- _What to do_:
Only the lines from the one with "Case Study: Intermittent Premature Filter" to the end of the records are wanted, each repeated exactly, both ends included.

Page-level text extractions
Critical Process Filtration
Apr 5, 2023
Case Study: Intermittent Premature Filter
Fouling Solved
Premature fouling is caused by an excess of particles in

- _Task output_:
Case Study: Intermittent Premature Filter
Fouling Solved
Premature fouling is caused by an excess of particles in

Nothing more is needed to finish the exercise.